The day is young, but the least intelligent thing said about the shutdown — and we’re including man-on-the-street interviews — has to be this column by Reason’s Nick Gillespie blaming President Obama. Gillespie’s argument, to the extent that it is possible to detect one amid the poseur hand-waving, runs as follows:
- The House and Senate didn’t meet to negotiate the differences between their budgets. (Gillespie: “that didn’t happen for all sorts of reason.”)
- Obama is to blame for this because he “compounded legislative issues by failing to kick the asses of sorry little functionaries like John Boehner and Harry Reid to pass budgets on a regular basis.”
- Ergo, Obama is to blame. (“You lost total control of the federal government and thus the ability to not offer anything. Get over it.”)
A couple of points. First, the lack of a conference to negotiate the House and Senate budgets didn’t happen for “all sorts of reasons.” It happened for one reason: Democrats pleaded to hold one and Republicans refused. Senate Democrats have spammed my e-mail in-box pleading for a budget conference on a near-daily basis. House Republicans refused because their strategy is not to negotiate through regular order but to use the threat of a shutdown and debt default to leverage unilateral concessions. This isn’t my partisan accusation.
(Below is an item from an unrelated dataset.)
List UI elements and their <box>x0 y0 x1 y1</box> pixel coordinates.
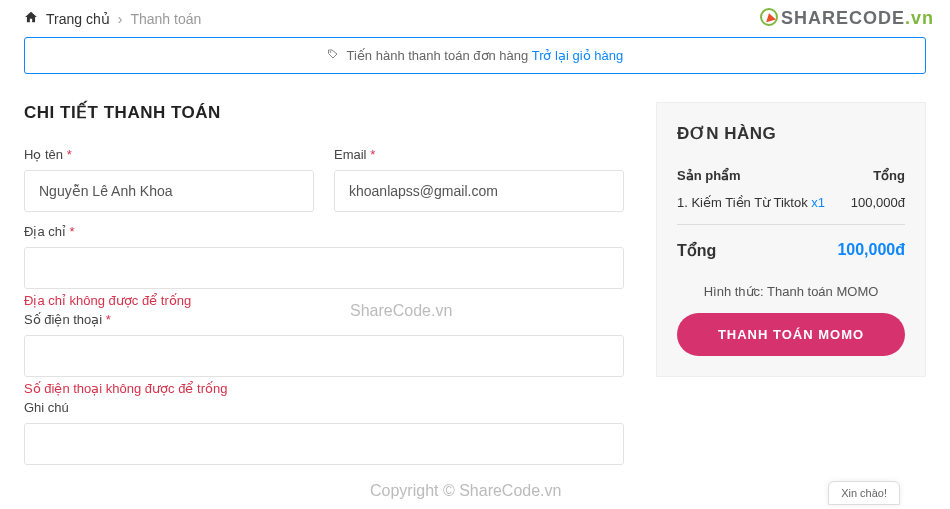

They said this themselves, repeatedly!
Second, blaming the president for failing to “kick the asses” of leaders of the opposing party is a really dumb way to think about government, and especially so for a libertarian. Your analysis is that the president needs to compel the opposing party to accept policies it doesn’t like? That’s a libertarian analysis?
Third, Gillespie’s entire rant is beside the point, because the lack of a negotiated budget is not the cause of a shutdown. Budget conferences are designed to set long-term federal budget policy. Keeping the government open doesn’t require that. You just need to pass a “continuing resolution.” That’s it. Pass the CR, and the government stays open, and then you can either negotiate or not negotiate the federal budget.
It’s continually amazing to me that this publication publishes commentary on public policy by a writer who lacks even a rudimentary understanding of the policy process.